• _Required work_
Please report each line in the material below that includes "Peon".

##### Entries shown

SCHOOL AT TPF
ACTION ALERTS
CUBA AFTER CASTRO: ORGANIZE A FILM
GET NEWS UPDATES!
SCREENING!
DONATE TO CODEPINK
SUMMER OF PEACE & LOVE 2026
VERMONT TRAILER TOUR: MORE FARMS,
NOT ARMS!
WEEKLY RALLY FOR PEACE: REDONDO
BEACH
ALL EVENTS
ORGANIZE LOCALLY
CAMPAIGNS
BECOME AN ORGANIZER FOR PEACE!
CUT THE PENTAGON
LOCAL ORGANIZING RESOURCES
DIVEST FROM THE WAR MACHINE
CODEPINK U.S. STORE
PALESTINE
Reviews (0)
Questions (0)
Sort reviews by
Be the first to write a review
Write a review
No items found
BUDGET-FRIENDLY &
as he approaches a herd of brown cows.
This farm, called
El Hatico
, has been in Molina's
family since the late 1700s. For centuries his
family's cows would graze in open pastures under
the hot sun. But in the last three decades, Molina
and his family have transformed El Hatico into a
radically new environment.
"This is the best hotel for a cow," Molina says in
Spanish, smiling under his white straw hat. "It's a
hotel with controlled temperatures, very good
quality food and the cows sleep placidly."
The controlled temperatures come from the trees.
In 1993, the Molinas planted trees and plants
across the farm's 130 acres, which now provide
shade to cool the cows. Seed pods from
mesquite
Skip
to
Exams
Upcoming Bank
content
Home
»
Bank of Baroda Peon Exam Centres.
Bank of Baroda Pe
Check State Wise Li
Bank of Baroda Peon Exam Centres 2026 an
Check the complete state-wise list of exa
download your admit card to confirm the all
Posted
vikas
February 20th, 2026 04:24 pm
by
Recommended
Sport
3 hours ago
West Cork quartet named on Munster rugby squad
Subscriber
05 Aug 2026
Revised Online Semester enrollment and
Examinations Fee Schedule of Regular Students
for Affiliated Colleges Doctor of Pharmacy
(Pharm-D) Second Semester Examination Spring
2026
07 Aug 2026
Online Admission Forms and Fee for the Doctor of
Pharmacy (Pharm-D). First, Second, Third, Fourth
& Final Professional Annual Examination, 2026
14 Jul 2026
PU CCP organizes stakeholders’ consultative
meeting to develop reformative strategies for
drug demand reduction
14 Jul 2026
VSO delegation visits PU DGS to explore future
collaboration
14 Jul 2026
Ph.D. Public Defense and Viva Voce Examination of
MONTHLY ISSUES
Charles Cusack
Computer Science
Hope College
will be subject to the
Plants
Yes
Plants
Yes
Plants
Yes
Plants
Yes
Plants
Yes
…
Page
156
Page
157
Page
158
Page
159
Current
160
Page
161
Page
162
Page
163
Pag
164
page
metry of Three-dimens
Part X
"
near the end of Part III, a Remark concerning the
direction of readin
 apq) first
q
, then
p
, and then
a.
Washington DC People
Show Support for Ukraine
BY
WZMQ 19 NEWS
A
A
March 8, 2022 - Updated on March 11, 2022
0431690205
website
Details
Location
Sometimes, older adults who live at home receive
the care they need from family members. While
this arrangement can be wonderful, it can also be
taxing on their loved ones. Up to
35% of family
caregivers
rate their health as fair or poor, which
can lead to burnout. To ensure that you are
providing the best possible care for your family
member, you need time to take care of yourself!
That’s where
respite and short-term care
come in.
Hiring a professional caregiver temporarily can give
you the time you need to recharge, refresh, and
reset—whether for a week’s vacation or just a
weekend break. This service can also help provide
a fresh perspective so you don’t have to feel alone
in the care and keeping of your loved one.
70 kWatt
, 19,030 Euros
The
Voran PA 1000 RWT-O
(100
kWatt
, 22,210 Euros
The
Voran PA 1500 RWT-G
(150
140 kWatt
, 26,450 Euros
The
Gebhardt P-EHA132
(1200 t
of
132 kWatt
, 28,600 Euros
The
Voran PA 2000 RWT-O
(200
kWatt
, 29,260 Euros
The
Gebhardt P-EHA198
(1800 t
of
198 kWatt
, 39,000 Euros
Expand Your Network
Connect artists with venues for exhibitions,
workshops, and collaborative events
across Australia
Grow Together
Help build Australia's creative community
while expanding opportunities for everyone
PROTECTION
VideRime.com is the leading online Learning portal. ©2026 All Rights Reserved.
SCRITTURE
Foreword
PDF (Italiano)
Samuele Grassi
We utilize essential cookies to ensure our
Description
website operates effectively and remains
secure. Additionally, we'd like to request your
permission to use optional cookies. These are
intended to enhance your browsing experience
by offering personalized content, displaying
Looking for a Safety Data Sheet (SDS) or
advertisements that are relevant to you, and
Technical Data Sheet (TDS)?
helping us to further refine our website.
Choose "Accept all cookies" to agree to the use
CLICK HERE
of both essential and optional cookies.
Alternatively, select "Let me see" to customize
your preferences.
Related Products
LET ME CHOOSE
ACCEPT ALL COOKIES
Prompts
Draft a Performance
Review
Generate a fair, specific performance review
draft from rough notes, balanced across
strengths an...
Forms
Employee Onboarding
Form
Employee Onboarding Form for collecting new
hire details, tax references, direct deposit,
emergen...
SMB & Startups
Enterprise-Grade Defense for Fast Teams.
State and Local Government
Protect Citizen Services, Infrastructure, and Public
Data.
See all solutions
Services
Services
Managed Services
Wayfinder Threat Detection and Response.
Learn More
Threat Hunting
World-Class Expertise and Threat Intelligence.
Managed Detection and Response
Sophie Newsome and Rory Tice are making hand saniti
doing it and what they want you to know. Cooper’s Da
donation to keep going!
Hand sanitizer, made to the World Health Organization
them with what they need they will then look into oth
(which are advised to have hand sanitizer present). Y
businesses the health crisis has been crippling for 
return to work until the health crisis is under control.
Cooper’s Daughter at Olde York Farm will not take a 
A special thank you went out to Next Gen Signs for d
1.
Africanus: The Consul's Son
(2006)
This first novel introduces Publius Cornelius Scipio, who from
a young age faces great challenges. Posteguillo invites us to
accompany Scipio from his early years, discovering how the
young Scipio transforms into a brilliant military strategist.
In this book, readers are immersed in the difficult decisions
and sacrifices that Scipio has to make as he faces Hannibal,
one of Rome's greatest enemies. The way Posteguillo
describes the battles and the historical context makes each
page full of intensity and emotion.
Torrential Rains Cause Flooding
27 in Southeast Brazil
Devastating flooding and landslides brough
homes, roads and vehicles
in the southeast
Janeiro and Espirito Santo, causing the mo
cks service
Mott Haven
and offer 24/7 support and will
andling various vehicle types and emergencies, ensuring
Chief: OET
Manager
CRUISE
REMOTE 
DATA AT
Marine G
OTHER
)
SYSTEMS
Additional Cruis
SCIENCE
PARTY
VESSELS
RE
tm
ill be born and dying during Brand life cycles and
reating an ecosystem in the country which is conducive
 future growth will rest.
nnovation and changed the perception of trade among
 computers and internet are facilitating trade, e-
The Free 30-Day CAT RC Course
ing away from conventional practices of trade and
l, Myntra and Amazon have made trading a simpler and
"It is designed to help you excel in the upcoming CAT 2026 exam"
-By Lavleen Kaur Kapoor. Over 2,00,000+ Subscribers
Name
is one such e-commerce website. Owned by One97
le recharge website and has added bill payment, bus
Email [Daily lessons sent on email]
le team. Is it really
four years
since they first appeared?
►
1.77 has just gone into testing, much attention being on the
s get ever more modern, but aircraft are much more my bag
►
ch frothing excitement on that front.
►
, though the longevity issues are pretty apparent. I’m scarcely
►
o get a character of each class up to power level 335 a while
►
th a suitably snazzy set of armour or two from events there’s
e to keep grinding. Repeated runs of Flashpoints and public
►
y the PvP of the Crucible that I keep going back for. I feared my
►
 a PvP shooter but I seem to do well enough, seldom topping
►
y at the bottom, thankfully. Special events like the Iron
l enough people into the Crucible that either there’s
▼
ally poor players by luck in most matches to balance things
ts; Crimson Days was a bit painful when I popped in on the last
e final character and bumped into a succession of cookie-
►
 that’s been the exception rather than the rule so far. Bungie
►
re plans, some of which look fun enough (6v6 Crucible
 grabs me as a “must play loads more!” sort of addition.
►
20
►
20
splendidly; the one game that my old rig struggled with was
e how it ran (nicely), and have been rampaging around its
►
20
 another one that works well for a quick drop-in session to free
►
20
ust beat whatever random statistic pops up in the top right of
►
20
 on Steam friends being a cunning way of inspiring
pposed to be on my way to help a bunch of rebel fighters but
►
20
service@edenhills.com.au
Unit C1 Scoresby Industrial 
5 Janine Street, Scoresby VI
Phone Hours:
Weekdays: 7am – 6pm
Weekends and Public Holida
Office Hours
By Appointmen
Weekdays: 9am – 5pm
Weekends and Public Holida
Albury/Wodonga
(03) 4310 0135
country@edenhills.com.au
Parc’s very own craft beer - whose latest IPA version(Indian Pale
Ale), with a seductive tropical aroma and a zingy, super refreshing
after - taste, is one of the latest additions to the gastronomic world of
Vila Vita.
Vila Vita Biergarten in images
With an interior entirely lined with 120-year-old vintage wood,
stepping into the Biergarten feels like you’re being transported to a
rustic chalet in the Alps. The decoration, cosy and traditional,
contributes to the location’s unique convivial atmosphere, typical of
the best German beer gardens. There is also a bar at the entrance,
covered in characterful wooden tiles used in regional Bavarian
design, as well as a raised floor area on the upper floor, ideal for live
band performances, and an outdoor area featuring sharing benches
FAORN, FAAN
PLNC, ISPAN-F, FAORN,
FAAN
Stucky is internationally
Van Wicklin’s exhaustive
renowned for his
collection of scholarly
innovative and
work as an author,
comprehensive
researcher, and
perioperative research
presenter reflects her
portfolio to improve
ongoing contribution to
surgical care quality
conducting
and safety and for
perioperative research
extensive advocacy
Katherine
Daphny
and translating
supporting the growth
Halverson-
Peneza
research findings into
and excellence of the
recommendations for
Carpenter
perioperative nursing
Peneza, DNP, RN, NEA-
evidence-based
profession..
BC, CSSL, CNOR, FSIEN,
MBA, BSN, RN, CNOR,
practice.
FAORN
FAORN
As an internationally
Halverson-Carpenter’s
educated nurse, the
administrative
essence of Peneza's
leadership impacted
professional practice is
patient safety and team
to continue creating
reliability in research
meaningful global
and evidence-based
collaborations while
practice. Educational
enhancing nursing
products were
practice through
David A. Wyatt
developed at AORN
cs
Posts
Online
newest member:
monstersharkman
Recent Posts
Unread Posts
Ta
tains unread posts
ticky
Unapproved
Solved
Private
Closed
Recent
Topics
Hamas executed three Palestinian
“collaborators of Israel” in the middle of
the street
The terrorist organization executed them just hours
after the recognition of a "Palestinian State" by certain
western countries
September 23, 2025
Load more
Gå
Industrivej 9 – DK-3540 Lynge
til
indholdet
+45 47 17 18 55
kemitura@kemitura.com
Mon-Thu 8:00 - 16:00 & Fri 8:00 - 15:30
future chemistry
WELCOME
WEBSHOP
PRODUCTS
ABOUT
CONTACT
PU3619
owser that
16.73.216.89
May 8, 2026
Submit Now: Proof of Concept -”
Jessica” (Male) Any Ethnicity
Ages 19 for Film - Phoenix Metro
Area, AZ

##########

• _Exercise response_
Bank of Baroda Peon Exam Centres.
Bank of Baroda Peon Exam Centres 2026 an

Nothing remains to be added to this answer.